Wilcox Development Solutions Blog

WD Billing Strategies: Or why start date and end dates are SO critical

February 22, 2011

Since starting Wilcox Development Solutions I’ve understood two things:

  1. Programmer time is expensive - indeed, prohibitive - to most people or companies.
  2. When people buy expensive things they want to know where their money went. Even at the grocery store you get a big long receipt with your purchase, and programmer time will set you back many grocery trips.
  3. People want accountability - people want to know what I’m working on so they know I’m not just billing them for watching Battlestar Galactica.
  4. Stop times and end times are important, not just durations.

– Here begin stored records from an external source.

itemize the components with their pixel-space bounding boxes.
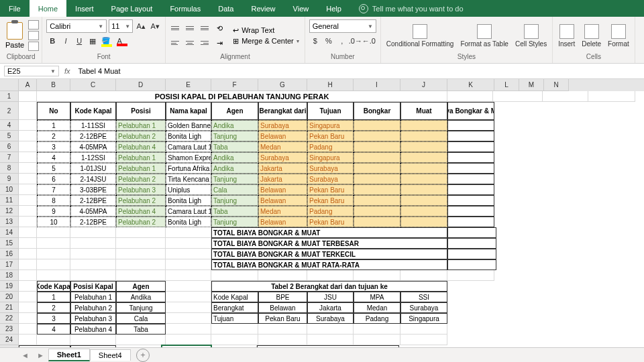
cell[interactable] xyxy=(211,270,258,281)
cell[interactable] xyxy=(19,120,37,131)
insert-cells-button[interactable]: Insert xyxy=(555,24,578,48)
cell[interactable]: Taba xyxy=(211,141,258,152)
cell[interactable]: Singapura xyxy=(400,313,447,324)
cell[interactable]: Medan xyxy=(354,302,400,313)
cell[interactable]: Belawan xyxy=(258,195,307,206)
cell[interactable] xyxy=(588,91,635,102)
row-header[interactable]: 17 xyxy=(0,259,19,270)
cell[interactable] xyxy=(19,91,37,102)
cell[interactable]: Medan xyxy=(258,206,307,217)
cell[interactable] xyxy=(166,238,211,249)
cell[interactable] xyxy=(70,335,116,345)
cell[interactable]: Camara Laut 15 xyxy=(166,206,211,217)
col-header[interactable]: N xyxy=(544,79,569,91)
increase-decimal-button[interactable]: .0→ xyxy=(350,35,362,47)
name-box[interactable]: E25▼ xyxy=(4,66,59,76)
cell[interactable] xyxy=(19,292,37,302)
cell[interactable]: TOTAL BIAYA BONGKAR & MUAT RATA-RATA xyxy=(211,259,447,270)
italic-button[interactable]: I xyxy=(60,35,72,47)
formula-input[interactable]: Tabel 4 Muat xyxy=(76,66,644,76)
cell[interactable] xyxy=(166,259,211,270)
cell[interactable] xyxy=(116,335,166,345)
cell[interactable] xyxy=(543,91,588,102)
cell[interactable] xyxy=(19,313,37,324)
cell[interactable] xyxy=(70,227,116,238)
cell[interactable]: Tanjung xyxy=(211,131,258,141)
col-header[interactable]: F xyxy=(211,79,258,91)
cell[interactable]: TOTAL BIAYA BONGKAR & MUAT xyxy=(211,227,447,238)
cell[interactable] xyxy=(447,259,496,270)
cell[interactable] xyxy=(19,217,37,227)
cell[interactable]: Pekan Baru xyxy=(258,313,307,324)
add-sheet-button[interactable]: ＋ xyxy=(136,349,150,362)
cell[interactable]: Tanjung xyxy=(211,174,258,184)
tab-review[interactable]: Review xyxy=(242,0,284,17)
accounting-format-button[interactable]: $ xyxy=(309,35,321,47)
tab-data[interactable]: Data xyxy=(209,0,242,17)
cell[interactable]: Kode Kapal xyxy=(70,102,116,120)
col-header[interactable]: G xyxy=(258,79,307,91)
cell[interactable]: 2-12BPE xyxy=(70,217,116,227)
cell[interactable] xyxy=(447,131,494,141)
cell[interactable]: Bonita Ligh xyxy=(166,195,211,206)
cell[interactable] xyxy=(19,270,37,281)
col-header[interactable]: L xyxy=(494,79,519,91)
cell[interactable]: Tanjung xyxy=(211,217,258,227)
cell[interactable]: Jakarta xyxy=(258,174,307,184)
cell[interactable]: POSISI KAPAL DI PELABUHAN TANJUNG PERAK xyxy=(37,91,447,102)
cell[interactable] xyxy=(211,324,258,335)
cell[interactable]: Tanjung xyxy=(116,302,166,313)
cell[interactable]: 9 xyxy=(37,206,70,217)
paste-button[interactable]: Paste xyxy=(3,22,27,49)
cell[interactable] xyxy=(19,335,37,345)
cell[interactable]: Pekan Baru xyxy=(307,131,354,141)
cell[interactable]: 7 xyxy=(37,184,70,195)
percent-format-button[interactable]: % xyxy=(323,35,335,47)
cell[interactable]: Cala xyxy=(211,184,258,195)
cell[interactable]: Kode Kapal xyxy=(37,281,70,292)
cell[interactable] xyxy=(116,259,166,270)
cell[interactable] xyxy=(447,174,494,184)
cell[interactable]: Taba xyxy=(211,206,258,217)
cell[interactable]: 2 xyxy=(37,302,70,313)
cell[interactable] xyxy=(307,324,354,335)
cell[interactable] xyxy=(166,292,211,302)
cell[interactable] xyxy=(400,217,447,227)
cell[interactable]: Tujuan xyxy=(307,102,354,120)
cell[interactable] xyxy=(400,324,447,335)
increase-font-button[interactable]: A▴ xyxy=(135,20,147,32)
cell[interactable]: Andika xyxy=(116,292,166,302)
decrease-font-button[interactable]: A▾ xyxy=(149,20,161,32)
cell[interactable] xyxy=(19,195,37,206)
cell[interactable]: Surabaya xyxy=(400,302,447,313)
cell[interactable] xyxy=(354,152,400,163)
cell[interactable] xyxy=(400,184,447,195)
tab-insert[interactable]: Insert xyxy=(66,0,103,17)
row-header[interactable]: 18 xyxy=(0,270,19,281)
sheet-nav-next[interactable]: ► xyxy=(33,351,48,359)
cell[interactable]: 2-12BPE xyxy=(70,131,116,141)
cell[interactable] xyxy=(19,152,37,163)
cell[interactable] xyxy=(354,120,400,131)
sheet-tab[interactable]: Sheet4 xyxy=(90,349,131,361)
cell[interactable]: No xyxy=(37,102,70,120)
cell[interactable]: Agen xyxy=(116,281,166,292)
select-all-corner[interactable] xyxy=(0,79,19,91)
cell[interactable] xyxy=(447,206,494,217)
cell[interactable] xyxy=(166,249,211,259)
row-header[interactable]: 7 xyxy=(0,152,19,163)
cell[interactable]: Jakarta xyxy=(307,302,354,313)
cell[interactable] xyxy=(37,259,70,270)
cell[interactable]: Pekan Baru xyxy=(307,217,354,227)
fill-color-button[interactable]: 🪣 xyxy=(100,35,112,47)
cell[interactable]: 2-14JSU xyxy=(70,174,116,184)
cell[interactable] xyxy=(307,270,354,281)
cell[interactable] xyxy=(70,249,116,259)
borders-button[interactable]: ▦ xyxy=(87,35,99,47)
cell[interactable]: 4-05MPA xyxy=(70,141,116,152)
cell[interactable]: Surabaya xyxy=(258,120,307,131)
cell[interactable]: Tirta Kencana xyxy=(166,174,211,184)
col-header[interactable]: I xyxy=(354,79,400,91)
cell[interactable]: Singapura xyxy=(307,120,354,131)
cell[interactable]: Posisi Kapal xyxy=(70,281,116,292)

Transparency is a big thing for me, so if a client (say) doesn’t want to pay for any hours I work after midnight I can take those hours off their bill and stop working late nights for them. Turns out there’s an Even Better Reason for this too, but I’ll get to that

Once, on a project one of my coworkers was accused of punching in for 8 hours but only working six. (The rational: “Because you always punch in 8 hours, and nobody is that consistent on this project - there’s always other stuff, or lunch breaks or whatever!”).

This guy seems like one of the most honest guys around. Additionally, he seems to me to be machine-like with his consistency and thoroughness, like for example always preferring purity over practicality,. If the guy says he worked 8 hours, he probably did.

Anyway, talking to another coworker, and based on some observations of my own, the “accused“‘s standard MO is to put in 6 hours during the day, but then go home and work 10PM to 12:00 PM. I can confirm this too (kind of) because two or three out of five days during the week I see him on Skype chat, and I’ve chatted (occasionally) about project stuff at those late hours.

So this guy gets accused of timesheet games. He has records that prove his innocence, and some statistics to back up his claims of 95%+ 8 hour days. Luckily.

The client’s time keeping system for this project simply has duration. Yes, I’ve been complaining about this for an entire two years, every chance I get. Luckily whatever system my coworker’s company uses internally must track more information that just duration.

If I had been accused of such a thing I would have literally laughed in the client’s face and thrown 8 pages (times 12 months) worth of invoices at them and let them drown in it.

Yes, Virginia, I bill by the month, and me working full time on a project for one month for you will land you a 7-10 page invoice at the end of that month. No, I don’t think this is excessive, and I will figuratively tear your invoices to shreds, via user stories that your invoice is failing. (To those curious out there: Yes, I am available for hire in this area of meta-consulting.)

The moral of the story: always record start date, end date and duration on your invoices. If you don’t record this you will get burnt. If you have to use another time system to keep track of client hours do not do it unless the system has start and end date, and multiple session support (As a user story now: “As a user I should be able to enter my morning work, then take a non-billable break of arbitrary duration for lunch, then enter my afternoon then take a break of arbitrary duration and possibly enter hours for the evening).

For a while there I was also running SLife, on the paranoid assumption that the start, end and duration dates on the invoice might not be enough, and that the client would want to see proof. (There’s also TrackTime, which does a similar thing). I’d be able to answer the question: “Yes, I was using my computer during those times, and here are the applications and windows I accessed - happy now?”

I don’t run SLife any more ($10/month wasn’t exactly worth it just to keep the paranoid person in me quiet). But for some people, in some situations, this is a life-saver, I’m sure.

Anyway, I even wrote my own time tracking system (sessionnotes.appspot.com) because time tracking systems at the time (2008) didn’t have everything I needed. Now I use sessionnotes and Harvest (Starting early 2010, Harvest now does start/end dates and Very Long Descriptions: two things that are critical for me).

I also assume that either the computer will crash when I’m taking notes, or I’ll want a paper back up copy somewhere also, so I keep handwritten notes of everything I do during the day. These approximately mirror what goes into sessionnotes (sessionnotes has better spelling and less drawings of stick men in hats in it, but it’s the same thing.)

Yes, this is petty crap. But transparency shouldn’t be hard at all, and this is one of the ways you can get easy wins without doing much at all.